Olbrzymi płat tynku w każdej chwili może spaść przechodniom na głowę – zaalarmował portal Swidnica24.pl jeden z mieszkańców kamienicy przy ulicy Pułaskiego 69. Zabytkowy budynek pilnie potrzebuje remontu, ale zarządca rozkłada ręce: fundusz remontowy jest zbyt skromny, a wspólnota nie godzi się ani na podwyżkę, ani na zaciągnięcie kredytu na renowację. Sytuacja bez wyjścia?
Lokatorzy od lat narzekają na postępującą degradację niewielkiego budynku. Cieknący dach, nieremontowana klatka schodowa, zniszczone drzwi wejściowe i elewacja w opłakanym stanie – lista jest długa. Jednak zdaniem naszego czytelnika najpilniejsze jest usunięcie zwisającego płata tynku i udrożnienie zatkanych rynien. – Od dwóch tygodni bezskutecznie proszę zarządcę o to minimum prac. Byłem też u Powiatowego Inspektora Nadzoru Budowlanego, ale usłyszałem tylko wymijające odpowiedzi – narzeka. – Czy musi dojść do tragedii, żeby wreszcie ktoś coś zrobił?
– O sprawie wiem, ale pojawiły się problemy w firmie remontową. Jednak na pewno jeszcze dzisiaj do wieczora odpadający tynk zostanie usunięty , a rynna będzie przeczyszczona – deklaruje Paweł Szymański, właściciel firmy zarządzającej budynkiem. – Niestety, to wszystko, co możemy zrobić. Dotychczas przeprowadziliśmy tylko niezbędne prace, takie jak wymiana instalacji elektrycznej, papowanie dachu i częściowy remont komina. Na więcej po prostu nie ma pieniędzy. Na kompleksowy remont potrzebne są spore środki, a wspólnota po prostu ich nie ma. Nie zgadza się także na zaciągnięcie kredytu. Niestety, część właścicieli nie płaci za swoje mieszkania, wystawiliśmy kilka nakazów egzekucyjnych.

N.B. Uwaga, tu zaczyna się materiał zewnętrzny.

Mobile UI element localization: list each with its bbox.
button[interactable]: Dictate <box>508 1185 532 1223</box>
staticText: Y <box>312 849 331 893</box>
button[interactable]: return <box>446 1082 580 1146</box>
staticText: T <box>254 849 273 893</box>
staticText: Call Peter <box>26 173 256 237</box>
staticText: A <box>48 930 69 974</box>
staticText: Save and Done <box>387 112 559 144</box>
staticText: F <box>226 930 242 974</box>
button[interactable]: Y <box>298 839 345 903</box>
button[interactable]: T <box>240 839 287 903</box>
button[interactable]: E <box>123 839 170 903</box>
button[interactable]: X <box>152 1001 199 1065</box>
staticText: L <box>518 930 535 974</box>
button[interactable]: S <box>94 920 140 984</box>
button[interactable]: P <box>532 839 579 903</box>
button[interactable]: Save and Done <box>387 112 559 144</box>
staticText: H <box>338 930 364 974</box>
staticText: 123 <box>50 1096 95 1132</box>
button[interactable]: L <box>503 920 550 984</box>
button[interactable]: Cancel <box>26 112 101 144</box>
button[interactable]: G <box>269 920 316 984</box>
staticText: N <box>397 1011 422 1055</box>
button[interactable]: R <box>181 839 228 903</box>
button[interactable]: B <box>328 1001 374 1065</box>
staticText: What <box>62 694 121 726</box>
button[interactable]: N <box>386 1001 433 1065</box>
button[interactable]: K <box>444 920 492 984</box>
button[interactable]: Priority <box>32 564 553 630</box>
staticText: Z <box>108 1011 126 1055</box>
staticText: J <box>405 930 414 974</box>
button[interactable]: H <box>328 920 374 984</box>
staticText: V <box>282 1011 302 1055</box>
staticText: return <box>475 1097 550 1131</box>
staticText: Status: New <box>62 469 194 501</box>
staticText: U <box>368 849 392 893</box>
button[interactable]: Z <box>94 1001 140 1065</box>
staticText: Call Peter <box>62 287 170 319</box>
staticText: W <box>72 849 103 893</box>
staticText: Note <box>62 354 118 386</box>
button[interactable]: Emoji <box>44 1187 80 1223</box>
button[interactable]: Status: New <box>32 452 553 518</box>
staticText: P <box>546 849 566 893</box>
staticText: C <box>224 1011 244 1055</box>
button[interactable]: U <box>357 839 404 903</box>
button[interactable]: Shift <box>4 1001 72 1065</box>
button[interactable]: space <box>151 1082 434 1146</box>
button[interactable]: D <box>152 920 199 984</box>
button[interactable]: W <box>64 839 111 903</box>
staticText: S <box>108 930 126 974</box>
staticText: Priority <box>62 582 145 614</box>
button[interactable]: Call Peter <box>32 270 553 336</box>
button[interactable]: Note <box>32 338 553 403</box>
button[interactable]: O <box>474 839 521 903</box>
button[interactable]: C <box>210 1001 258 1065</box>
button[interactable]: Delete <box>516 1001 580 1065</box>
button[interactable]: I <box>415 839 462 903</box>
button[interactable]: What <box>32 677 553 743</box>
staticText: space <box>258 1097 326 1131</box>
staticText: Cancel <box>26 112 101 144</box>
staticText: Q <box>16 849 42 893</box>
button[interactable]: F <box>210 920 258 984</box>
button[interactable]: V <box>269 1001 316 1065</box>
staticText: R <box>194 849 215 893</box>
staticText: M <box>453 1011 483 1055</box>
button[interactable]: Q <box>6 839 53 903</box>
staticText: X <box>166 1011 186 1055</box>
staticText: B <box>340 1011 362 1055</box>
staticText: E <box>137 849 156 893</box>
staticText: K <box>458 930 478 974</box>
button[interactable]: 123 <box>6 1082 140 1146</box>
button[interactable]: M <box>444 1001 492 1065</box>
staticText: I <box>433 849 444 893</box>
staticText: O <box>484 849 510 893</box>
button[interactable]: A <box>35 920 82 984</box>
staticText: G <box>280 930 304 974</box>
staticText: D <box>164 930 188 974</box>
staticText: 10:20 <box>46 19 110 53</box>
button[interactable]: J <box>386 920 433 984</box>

Kamienica jest wpisana do rejestru zabytków i zgodnie z ustawą o ochronie zabytków właściciel zobowiązany jest do zabezpieczenia i utrzymania zabytku w jak najlepszym stanie. Kontrola, czy się z tego wywiązuje, leży w kompetencji wojewódzkiego konserwatora zabytków (a szczegółowiej – także jego delegatur terenowych). W całym powiecie świdnickim rocznie kontrolowanych jest 10 obiektów zabytkowych, poza sytuacjami nagłymi. Jak dowiedzieliśmy się w Wałbrzychu, każdy, kto jest zaniepokojony stanem obiektu, może zgłosić interwencję. Konserwatorzy mają cały wachlarz możliwości, by zmobilizować właścicieli do podjęcia koniecznych prac. Najpierw są to zalecenia, a jeśli nie poskutkują – to nakazy. W najbardziej drastycznych przypadkach (doprowadzenia do ogromnej dewastacji) prawo przewiduje karę więzienia od 3 miesięcy do 5 lat i wysokie grzywny. Konserwatorzy podkreślają, że to ostateczność, a ich rola polega przede wszystkim na pomocy. Dodają także, że warto korzystać ze środków zewnętrznych, dotacji, np. z ministerstwa kultury czy funduszy europejskich. Jednak warunek jest jeden – właściciel musi wykazać się dobrą wolą. Niewykluczone, że kamienica przy ul. Pułaskiego przejdzie kontrolę konserwatorską.